Rapid Assessment of Susceptibility of Bacteria and Erythrocytes to Antimicrobial Peptides by Single-Cell Impedance Cytometry

Affiliations

¹ Department of Chemical Science and Technologies, University of Rome Tor Vergata, 00133 Rome, Italy.
² Institute for Photonics and Nanotechnologies, Italian National Research Council, 00133 Rome, Italy.
³ Laboratory affiliated to Pasteur Italia-Fondazione Cenci Bolognetti, Department of Biochemical Sciences "A. Rossi Fanelli", Sapienza University of Rome, 00185 Rome, Italy.
⁴ Department of Biomedical Science, College of Natural science, Chosun University, Gwangju 61452, Republic of Korea.
⁵ Department of Experimental Medicine, University of Rome Tor Vergata, 00133 Rome, Italy.
⁶ Department of Civil Engineering and Computer Science, University of Rome Tor Vergata, 00133 Rome, Italy.

PMID: 37421371
PMCID: PMC10391704
DOI: 10.1021/acssensors.3c00256

Rapid Assessment of Susceptibility of Bacteria and Erythrocytes to Antimicrobial Peptides by Single-Cell Impedance Cytometry

Cassandra Troiano et al. ACS Sens. 2023.

. 2023 Jul 28;8(7):2572-2582.

doi: 10.1021/acssensors.3c00256. Epub 2023 Jul 8.

Affiliations

¹ Department of Chemical Science and Technologies, University of Rome Tor Vergata, 00133 Rome, Italy.
² Institute for Photonics and Nanotechnologies, Italian National Research Council, 00133 Rome, Italy.
³ Laboratory affiliated to Pasteur Italia-Fondazione Cenci Bolognetti, Department of Biochemical Sciences "A. Rossi Fanelli", Sapienza University of Rome, 00185 Rome, Italy.
⁴ Department of Biomedical Science, College of Natural science, Chosun University, Gwangju 61452, Republic of Korea.
⁵ Department of Experimental Medicine, University of Rome Tor Vergata, 00133 Rome, Italy.
⁶ Department of Civil Engineering and Computer Science, University of Rome Tor Vergata, 00133 Rome, Italy.

PMID: 37421371
PMCID: PMC10391704
DOI: 10.1021/acssensors.3c00256

Abstract

Antimicrobial peptides (AMPs) represent a promising class of compounds to fight antibiotic-resistant infections. In most cases, they kill bacteria by making their membrane permeable and therefore exhibit low propensity to induce bacterial resistance. In addition, they are often selective, killing bacteria at concentrations lower than those at which they are toxic to the host. However, clinical applications of AMPs are hindered by a limited understanding of their interactions with bacteria and human cells.
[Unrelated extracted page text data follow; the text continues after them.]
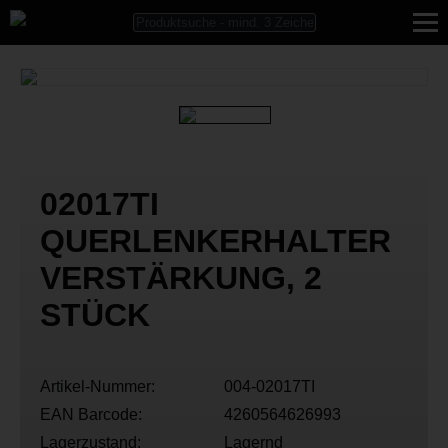
02017TI
QUERLENKERHALTER
VERSTÄRKUNG, 2
STÜCK
Artikel-Nummer:
004-02017TI
EAN Barcode:
4260564626993
Lagerzustand:
Lagernd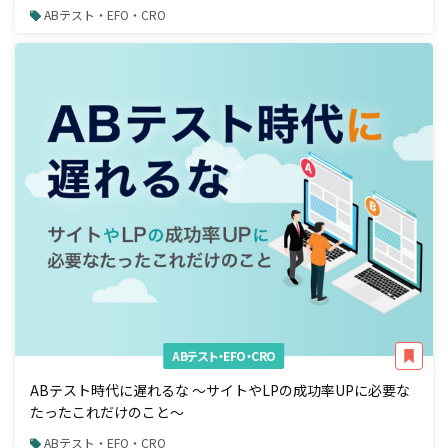
成果を出す手法〜
ABテスト・EFO・CRO
ABテスト・EFO・CRO
ABテスト時代に遅れるな 〜サイトやLPの成功率UPに必要な
たったこれだけのこと〜
ABテスト・EFO・CRO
Standard susceptibility testing methods are based on the analysis of the growth of a bacterial population and therefore require several hours. Moreover, different assays are required to assess the toxicity to host cells. In this work, we propose the use of microfluidic impedance cytometry to explore the action of AMPs on both bacteria and host cells in a rapid manner and with single-cell resolution. Impedance measurements are particularly well-suited to detect the effects of AMPs on bacteria, due to the fact that the mechanism of action involves perturbation of the permeability of cell membranes. We show that the electrical signatures of Bacillus megaterium cells and human red blood cells (RBCs) reflect the action of a representative antimicrobial peptide, DNS-PMAP23. In particular, the impedance phase at high frequency (e.g., 11 or 20 MHz) is a reliable label-free metric for monitoring DNS-PMAP23 bactericidal activity and toxicity to RBCs. The impedance-based characterization is validated by comparison with standard antibacterial activity assays and absorbance-based hemolytic activity assays. Furthermore, we demonstrate the applicability of the technique to a mixed sample of B. megaterium cells and RBCs, which paves the way to study AMP selectivity for bacterial versus eukaryotic cells in the presence of both cell types.

Keywords: Bacillus megaterium; antimicrobial peptides (AMPs); antimicrobial susceptibility testing (AST); electrical sensing; erythrocyte; microfluidic impedance cytometry; single-cell analysis.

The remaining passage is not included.